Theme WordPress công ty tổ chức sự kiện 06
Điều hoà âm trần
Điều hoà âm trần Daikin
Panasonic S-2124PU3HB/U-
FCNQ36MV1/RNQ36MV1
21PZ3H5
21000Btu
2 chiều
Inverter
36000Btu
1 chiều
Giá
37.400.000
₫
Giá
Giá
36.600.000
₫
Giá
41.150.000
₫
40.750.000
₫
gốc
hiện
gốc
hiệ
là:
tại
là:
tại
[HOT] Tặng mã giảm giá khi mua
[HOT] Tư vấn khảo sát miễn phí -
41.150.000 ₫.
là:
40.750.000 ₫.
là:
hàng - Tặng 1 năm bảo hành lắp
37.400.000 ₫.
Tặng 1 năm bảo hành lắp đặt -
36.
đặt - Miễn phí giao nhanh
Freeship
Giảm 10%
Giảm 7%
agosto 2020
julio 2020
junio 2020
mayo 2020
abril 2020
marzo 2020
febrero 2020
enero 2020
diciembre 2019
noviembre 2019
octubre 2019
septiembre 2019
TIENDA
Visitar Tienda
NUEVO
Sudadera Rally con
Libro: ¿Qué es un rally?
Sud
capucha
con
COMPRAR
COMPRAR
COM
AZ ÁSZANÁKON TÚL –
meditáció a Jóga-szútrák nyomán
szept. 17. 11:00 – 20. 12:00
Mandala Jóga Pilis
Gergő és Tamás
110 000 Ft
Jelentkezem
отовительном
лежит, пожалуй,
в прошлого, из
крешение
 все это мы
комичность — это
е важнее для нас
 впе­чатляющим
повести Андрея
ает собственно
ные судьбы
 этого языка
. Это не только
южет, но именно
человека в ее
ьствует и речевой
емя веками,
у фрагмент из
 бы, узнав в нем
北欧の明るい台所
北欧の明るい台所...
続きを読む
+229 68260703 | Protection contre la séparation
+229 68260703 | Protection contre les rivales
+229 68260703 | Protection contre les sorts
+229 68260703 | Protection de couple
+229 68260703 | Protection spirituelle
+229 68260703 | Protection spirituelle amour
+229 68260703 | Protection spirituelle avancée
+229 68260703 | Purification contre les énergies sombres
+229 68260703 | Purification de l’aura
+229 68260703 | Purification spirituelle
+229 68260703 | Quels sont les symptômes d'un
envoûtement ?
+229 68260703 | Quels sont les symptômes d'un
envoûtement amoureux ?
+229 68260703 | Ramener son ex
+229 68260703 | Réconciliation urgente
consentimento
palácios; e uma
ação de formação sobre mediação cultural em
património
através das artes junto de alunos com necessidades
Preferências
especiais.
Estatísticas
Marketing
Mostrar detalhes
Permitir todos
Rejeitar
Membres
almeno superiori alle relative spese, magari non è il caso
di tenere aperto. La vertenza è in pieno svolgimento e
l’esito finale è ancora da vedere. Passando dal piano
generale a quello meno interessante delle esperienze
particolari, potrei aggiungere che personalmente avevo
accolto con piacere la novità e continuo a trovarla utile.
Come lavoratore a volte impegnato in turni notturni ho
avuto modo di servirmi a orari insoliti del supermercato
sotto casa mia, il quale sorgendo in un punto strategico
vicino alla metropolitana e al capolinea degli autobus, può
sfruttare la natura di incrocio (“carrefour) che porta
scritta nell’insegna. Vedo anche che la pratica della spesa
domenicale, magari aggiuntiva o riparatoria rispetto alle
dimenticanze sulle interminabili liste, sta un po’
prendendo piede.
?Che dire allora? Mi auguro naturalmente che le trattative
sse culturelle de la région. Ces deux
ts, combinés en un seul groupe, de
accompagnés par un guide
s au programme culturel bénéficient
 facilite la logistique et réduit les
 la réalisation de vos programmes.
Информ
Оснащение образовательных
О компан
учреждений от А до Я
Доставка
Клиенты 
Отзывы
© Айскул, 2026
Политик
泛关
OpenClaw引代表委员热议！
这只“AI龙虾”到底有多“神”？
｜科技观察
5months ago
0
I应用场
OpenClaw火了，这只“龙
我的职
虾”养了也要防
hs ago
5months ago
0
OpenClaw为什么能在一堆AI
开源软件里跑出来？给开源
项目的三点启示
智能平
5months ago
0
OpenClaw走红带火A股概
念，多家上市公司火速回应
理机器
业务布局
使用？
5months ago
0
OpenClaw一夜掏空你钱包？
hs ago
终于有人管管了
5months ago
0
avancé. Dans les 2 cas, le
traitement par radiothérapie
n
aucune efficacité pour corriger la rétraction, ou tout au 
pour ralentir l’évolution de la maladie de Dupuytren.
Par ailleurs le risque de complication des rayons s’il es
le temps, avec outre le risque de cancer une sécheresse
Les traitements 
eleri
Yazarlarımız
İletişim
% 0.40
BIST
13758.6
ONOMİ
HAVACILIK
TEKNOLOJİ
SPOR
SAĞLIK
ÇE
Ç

• **Your goal**
If a line in the listing contains the string "Purification", count it; then give only the number of such lines.

• **Reply to the task**
3